Aged 5 to 10 years they formed different attitude towards the game and other behavior. Children begin to be interested in the rules. They ask questions like: "this game always play this way?" "Why?" "And you can play it differently?"

When children are ten years old, they often try to invent their own game rules. What is the difference between playing seven-year and twelve-year-old children? Young children believe rules are sacred and untouchable. They believe that these rules are transferred unchanged by parents, authority figures or God. Since the rules remain unchanged for many years, they cannot be questioned or changed. If you break one of the sacred rules, the game will be unfair, but at this stage of development children are not able to even think about it. Obedience is always praiseworthy, disobedience always bad. Kids only think in absolute categories and not take into account General concepts.

Growing up, children start to think differently. They no longer believe the rules are sacred and unchangeable. If the players agree among themselves, they can change the rules. Children refuse categorical judgments about what is right and what is wrong. Correctly from their point of view everything that is supported by most of those present, i.e., there is a social category. At this stage of development children think that laws are not so much the order of the parents or of God as finding the people who have agreed to fulfill them.

What is the impact of changing views of children have on character development? The average parent is much more upset when the child accidentally breaks an expensive crystal vase than when he drops cheap glass from ordinary glass. In most cases, the more expensive a broken or damaged item, the harsher the punishment. This child will most likely draw a conclusion that right or wrong is the result of the act, and not intent.

However, after seven years, children are able to distinguish the deliberate lie from a mistake. The child denies any false message, while the adolescent assesses the question whether the act is intentional or not. By the time when the child is 8 or 9 years old, he in some way can give rationalistic explanations for these actions. For example, he understands that it is wrong to lie to not only the mother, but to speak the truth. For five kid stealing is always bad. After 10 years the child begins to take into account the motive of the act. When a hungry child around this age steals an Apple, he sees the act differently than ordinary theft, in consideration of the different circumstances influencing the deed. At this stage the child is able to look at the problems from different points of view and to use more options for their solution.

Limited cognitive abilities of the child were demonstrated last summer when I was visiting my sister. One evening I was surprised by the experiment conducted by our friend, which was used as a test of my nephew Brent. Michelle has put before this clever eight-year-old boy two of the same pitcher. Each of them was poured the same amount of water. In front of Brent, carefully watching her actions, Michelle poured the contents of one jar in a plastic bag, and then poured in a tall, narrow vase. With jokes and quips Michelle asked Brent to carefully watch what she's doing. Then she took a second jug, poured water from it into a plastic bag and poured in a low, wide bowl. Then Michelle asked Brent, in which of two vessels more water. Although the boy saw that both jugs are initially filled with the same amount of water, he pointed to a tall, narrow pitcher, because he it seemed what it more water.

Michel has proven the validity of the theory of piaget that young children are not able to foresee the consequences of their behavior. They have not yet developed the cognitive abilities necessary to give an abstract of judgment.

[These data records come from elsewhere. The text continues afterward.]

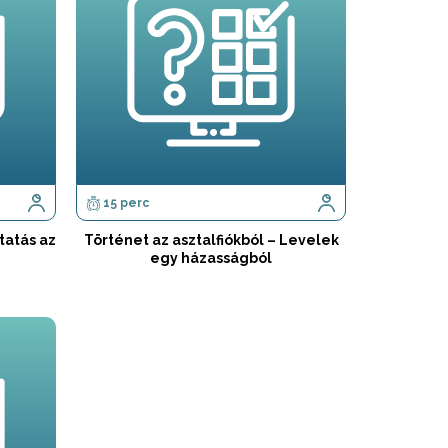
15 perc
tatás az
Történet az asztalfiókból – Levelek
egy házasságból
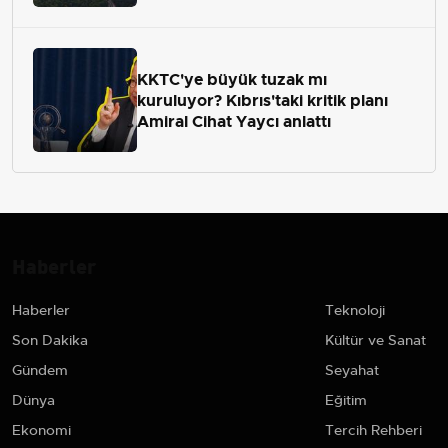
KKTC'ye büyük tuzak mı
kuruluyor? Kıbrıs'taki kritik planı
Amiral Cihat Yaycı anlattı
Haberler
Haberler
Teknoloji
Son Dakika
Kültür ve Sanat
Gündem
Seyahat
Dünya
Eğitim
Ekonomi
Tercih Rehberi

Children who are enrolled in primary school, first of all, pay attention to the fact that the water level high in the vase higher than in a flat bowl, but because it seems like there's more water. They base their conclusion on the visual perception of the final result. The child comes to the wrong conclusion, despite the fact that the jars originally had the same amount of water, and he saw it. The child has accurate information, but due to his perception of reality he comes to the wrong conclusion.

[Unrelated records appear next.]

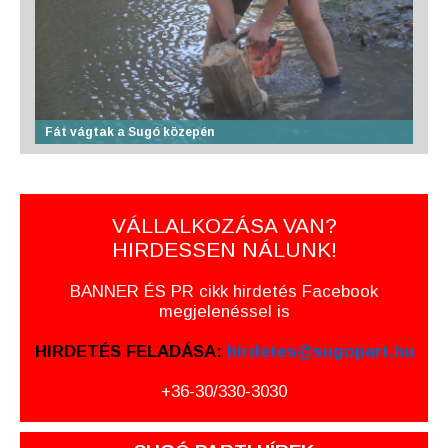
Fát vágtak a Sugó közepén
VÁLLALKOZÁSA VAN?
HIRDESSEN NÁLUNK!
BANNER ÉS PR cikk hirdetés Facebook
megjelenéssel is
HIRDETÉS FELADÁSA:
hirdetes@sugopart.hu
+36-30/330-3030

This is only one illustration of the limited ability of the child to go from cause and effect. Only by trial and error the child learns to distinguish good from evil. Growing up year by year and experiencing the natural consequences of their behavior, the child will gradually learn to make the right choice. Parents sometimes forget that the character is formed gradually. If they once taught something of their child, but they think that it needs to remember the lessons forever.